From the inception of the B-47 program, it had been recognized that the development of efficient in-flight refuelling techniques would be absolutely essential for the full success of the relatively short-ranged Stratojet bomber. The first USAF in-flight refuelling tankers were converted B-29 and B-50 bombers, but by the mid-1950s the standard USAF tanker was the piston-engined Boeing KC-97. However, the use of the propeller-driven KC-97 as the tanker for the jet-powered B-47 had its drawbacks, since it could not climb to the B-47's best altitude, forcing the Stratojet to descend down to the tanker's level, wasting time and fuel. In addition, the KC-97 tanker was so slow that the B-47 tended to stall during the refuelling operation. In order to keep the B-47 from stalling, the slower KC-97 would often enter a shallow dive to pick up speed--a hair-raising operation for all concerned while the two planes were linked.
Clearly, aerial tankers with greater speeds would be required. In early 1953, two B-47Bs were allocated for tests with the British-developed probe-and-drogue aerial refuelling system. One was to be a tanker and the other a receiver.
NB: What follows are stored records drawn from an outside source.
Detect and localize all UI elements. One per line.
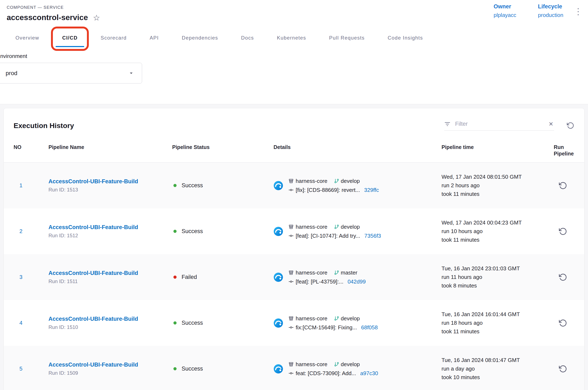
repo-name: harness-core <box>296 315 327 322</box>
table-header: NO Pipeline Name Pipeline Status Details… <box>4 144 584 163</box>
repo-icon <box>289 270 294 275</box>
time-duration: took 10 minutes <box>441 373 554 382</box>
commit-sha-link[interactable]: 329ffc <box>364 187 379 193</box>
environment-section: Environment prod <box>0 53 588 84</box>
status-dot <box>173 230 177 233</box>
time-absolute: Tue, 16 Jan 2024 16:01:44 GMT <box>441 310 554 319</box>
pipeline-name-link[interactable]: AccessControl-UBI-Feature-Build <box>48 224 172 231</box>
commit-message: fix:[CCM-15649]: Fixing... <box>296 324 357 331</box>
filter-box: ✕ <box>444 121 554 131</box>
commit-sha-link[interactable]: 7356f3 <box>364 233 381 239</box>
tab-pull-requests[interactable]: Pull Requests <box>320 31 374 47</box>
environment-select[interactable]: prod <box>0 63 142 84</box>
pipeline-time-cell: Tue, 16 Jan 2024 23:01:03 GMT run 11 hou… <box>441 264 554 290</box>
pipeline-name-link[interactable]: AccessControl-UBI-Feature-Build <box>48 270 172 276</box>
time-relative: run 11 hours ago <box>441 273 554 281</box>
git-commit-icon <box>289 188 294 193</box>
chevron-down-icon <box>128 70 134 76</box>
owner-block: Owner plplayacc <box>494 3 516 18</box>
status-dot <box>173 321 177 325</box>
tab-dependencies[interactable]: Dependencies <box>173 31 227 47</box>
run-pipeline-button[interactable] <box>559 181 567 190</box>
run-id: Run ID: 1510 <box>48 324 172 330</box>
col-pipeline-time: Pipeline time <box>441 144 554 157</box>
git-branch-icon <box>334 224 339 229</box>
run-pipeline-button[interactable] <box>559 365 567 373</box>
kebab-menu-icon[interactable]: ⋮ <box>574 7 583 16</box>
tab-ci-cd[interactable]: CI/CD <box>53 31 87 47</box>
pipeline-name-cell: AccessControl-UBI-Feature-Build Run ID: … <box>48 224 172 239</box>
harness-pipeline-icon <box>274 364 283 374</box>
run-pipeline-button[interactable] <box>559 227 567 236</box>
pipeline-name-link[interactable]: AccessControl-UBI-Feature-Build <box>48 178 172 185</box>
status-label: Failed <box>182 274 197 280</box>
filter-icon <box>444 121 451 127</box>
environment-label: Environment <box>0 53 588 59</box>
pipeline-name-link[interactable]: AccessControl-UBI-Feature-Build <box>48 316 172 322</box>
run-pipeline-button[interactable] <box>559 319 567 327</box>
details-cell: harness-core develop [feat]: [CI-10747]:… <box>274 224 441 239</box>
owner-link[interactable]: plplayacc <box>494 12 516 18</box>
tab-kubernetes[interactable]: Kubernetes <box>268 31 315 47</box>
git-branch-icon <box>334 316 339 321</box>
clear-filter-icon[interactable]: ✕ <box>548 121 554 127</box>
tab-overview[interactable]: Overview <box>6 31 48 47</box>
tab-scorecard[interactable]: Scorecard <box>91 31 136 47</box>
repo-icon <box>289 316 294 321</box>
row-number-link[interactable]: 2 <box>14 228 48 235</box>
repo-icon <box>289 362 294 367</box>
rerun-icon <box>559 181 567 190</box>
row-number-link[interactable]: 3 <box>14 274 48 280</box>
time-relative: run 18 hours ago <box>441 319 554 327</box>
repo-icon <box>289 179 294 184</box>
rerun-icon <box>559 227 567 236</box>
commit-sha-link[interactable]: 042d99 <box>348 279 366 285</box>
favorite-star-icon[interactable]: ☆ <box>93 14 100 22</box>
pipeline-time-cell: Wed, 17 Jan 2024 08:01:50 GMT run 2 hour… <box>441 173 554 198</box>
pipeline-name-cell: AccessControl-UBI-Feature-Build Run ID: … <box>48 362 172 376</box>
repo-name: harness-core <box>296 224 327 230</box>
harness-pipeline-icon <box>274 318 283 328</box>
card-title: Execution History <box>14 122 444 130</box>
git-branch-icon <box>334 270 339 275</box>
refresh-button[interactable] <box>567 122 574 129</box>
commit-message: [feat]: [PL-43759]:... <box>296 279 343 285</box>
row-number-link[interactable]: 4 <box>14 320 48 326</box>
lifecycle-link[interactable]: production <box>538 12 563 18</box>
tab-docs[interactable]: Docs <box>232 31 263 47</box>
status-label: Success <box>182 182 203 189</box>
row-number-link[interactable]: 1 <box>14 182 48 189</box>
tab-code-insights[interactable]: Code Insights <box>378 31 432 47</box>
filter-input[interactable] <box>455 121 544 127</box>
status-dot <box>173 184 177 187</box>
table-row: 2 AccessControl-UBI-Feature-Build Run ID… <box>4 208 584 254</box>
commit-sha-link[interactable]: a97c30 <box>360 370 378 377</box>
pipeline-name-link[interactable]: AccessControl-UBI-Feature-Build <box>48 362 172 368</box>
commit-sha-link[interactable]: 68f058 <box>361 324 378 331</box>
time-relative: run 10 hours ago <box>441 227 554 236</box>
environment-selected-value: prod <box>6 70 17 77</box>
time-relative: run a day ago <box>441 364 554 373</box>
rerun-icon <box>559 273 567 281</box>
table-body: 1 AccessControl-UBI-Feature-Build Run ID… <box>4 163 584 390</box>
git-commit-icon <box>289 233 294 238</box>
repo-name: harness-core <box>296 269 327 276</box>
git-branch-icon <box>334 362 339 367</box>
branch-name: develop <box>341 361 360 368</box>
rerun-icon <box>559 365 567 373</box>
branch-name: master <box>341 269 357 276</box>
run-pipeline-button[interactable] <box>559 273 567 281</box>
pipeline-status-cell: Success <box>172 366 274 372</box>
owner-label: Owner <box>494 3 516 10</box>
harness-pipeline-icon <box>274 227 283 236</box>
row-number-link[interactable]: 5 <box>14 366 48 372</box>
branch-name: develop <box>341 178 360 184</box>
run-id: Run ID: 1513 <box>48 187 172 193</box>
pipeline-name-cell: AccessControl-UBI-Feature-Build Run ID: … <box>48 270 172 284</box>
run-id: Run ID: 1509 <box>48 370 172 376</box>
pipeline-status-cell: Success <box>172 182 274 189</box>
tab-api[interactable]: API <box>140 31 168 47</box>
execution-history-card: Execution History ✕ NO Pipeline Name Pip… <box>4 108 584 390</box>
commit-message: feat: [CDS-73090]: Add... <box>296 370 356 377</box>
pipeline-status-cell: Success <box>172 320 274 326</box>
The converted aircraft were redesignated KB-47G and YB-47F respectively.
The YB-47F was a conversion of B-47B serial number 50-069. It was fitted with a probe in the nose for inflight refueling via the probe-and-drogue system. Unfortunately, the probe-and-drogue refuelling method did not prove to be effective for the B-47, and subsequent models were refuelled by the established flying-boom system. The speed problem was eventually solved by adding auxiliary jet engines to the piston-engined KB-50 and KC-97 tankers, which were used to provided additional bursts of speed during the refuelling operations.